When Tutsis tried to flee, road blocks were set up; when Hutu citizens were reticent to act, the Presidential Guard came in and did it for them, often killing the unwilling Hutus as well. With a population of slightly over seven million, Rwanda, over the next one hundred days, experienced somewhere between 200 and 400 killings an hour. 400,000 were left orphaned and thousands upon thousands women more were raped and mutilated, only later to also find themselves HIV-positive.

It is difficult even now to comprehend the scope and brutality of this human slaughter – often by neighbor against neighbor. At the time, it was even more incomprehensible, particularly to the larger international community. The U.N.’s response was to reduce their “peace-keeping force” to 270 men.

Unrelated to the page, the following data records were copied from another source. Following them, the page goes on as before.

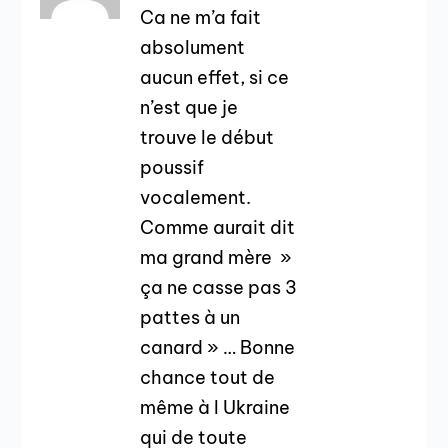
Ca ne m’a fait
absolument
aucun effet, si ce
n’est que je
trouve le début
poussif
vocalement.
Comme aurait dit
ma grand mère »
ça ne casse pas 3
pattes à un
canard » … Bonne
chance tout de
même à l Ukraine
qui de toute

The U.S. was similarly reluctant to get involved, choosing to call the genocide a “local conflict,” something then-President Bill Clinton later deeply regretted. Clinton came to believe that if he had been willing to send even 5,000 U.S. peacekeepers, perhaps 500,000 lives could have been saved. But hind sight is always, and, in this case, tragically better.

Peace and Reconciliation

Given this atrocity, what steps toward peace and reconciliation have been taken in its aftermath, and what in particular have the arts contributed? I would like to limit my focus to one art form – film – for it is what I know best. In this column and the next two, I want to suggest that there have been two quite different approaches to this genocide by filmmakers, given the need to address two quite different audiences. The genocide has produced the need for movements toward reconciliation first by those outside Rwanda who remained silent and inactive, either by ignorance or neglect, while the carnage was going on; and secondly, the genocide has produced a strong need for movements toward reconciliation by those within Rwanda, both Hutu and Tutsi, who must rebuild relationships and trust with each other in a torn and divided country.

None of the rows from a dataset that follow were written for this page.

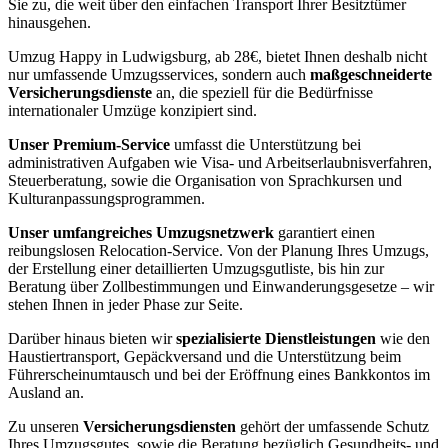
Sie zu, die weit über den einfachen Transport Ihrer Besitztümer
hinausgehen.
Umzug Happy in Ludwigsburg, ab 28€, bietet Ihnen deshalb nicht
nur umfassende Umzugsservices, sondern auch
maßgeschneiderte
Versicherungsdienste
an, die speziell für die Bedürfnisse
internationaler Umzüge konzipiert sind.
Unser Premium-Service
umfasst die Unterstützung bei
administrativen Aufgaben wie Visa- und Arbeitserlaubnisverfahren,
Steuerberatung, sowie die Organisation von Sprachkursen und
Kulturanpassungsprogrammen.
Unser umfangreiches Umzugsnetzwerk
garantiert einen
reibungslosen Relocation-Service. Von der Planung Ihres Umzugs,
der Erstellung einer detaillierten Umzugsgutliste, bis hin zur
Beratung über Zollbestimmungen und Einwanderungsgesetze – wir
stehen Ihnen in jeder Phase zur Seite.
Darüber hinaus bieten wir
spezialisierte Dienstleistungen
wie den
Haustiertransport, Gepäckversand und die Unterstützung beim
Führerscheinumtausch und bei der Eröffnung eines Bankkontos im
Ausland an.
Zu unseren
Versicherungsdiensten
gehört der umfassende Schutz
Ihres Umzugsgutes, sowie die Beratung bezüglich Gesundheits- und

In this column, I will take up the first challenge – the non-Rwandan need for resolution and reconciliation. My next column will deal with the need within the country of Rwanda itself.
Certainly former President Clinton’s confession was an important step toward building a new beginning for relationships between the West and Rwanda. Rwanda felt deeply betrayed. But equally important has been the use of film to both raise consciousness and to encourage action by us in the West. Although there have been several smaller documentaries (Shooting Dogs and The Last Just Man), two movies in particular stand out as assisting in this process of reconciliation, both adaptations for the screen of books written by key participants in the war who tried to help rescue Rwandans from sure death.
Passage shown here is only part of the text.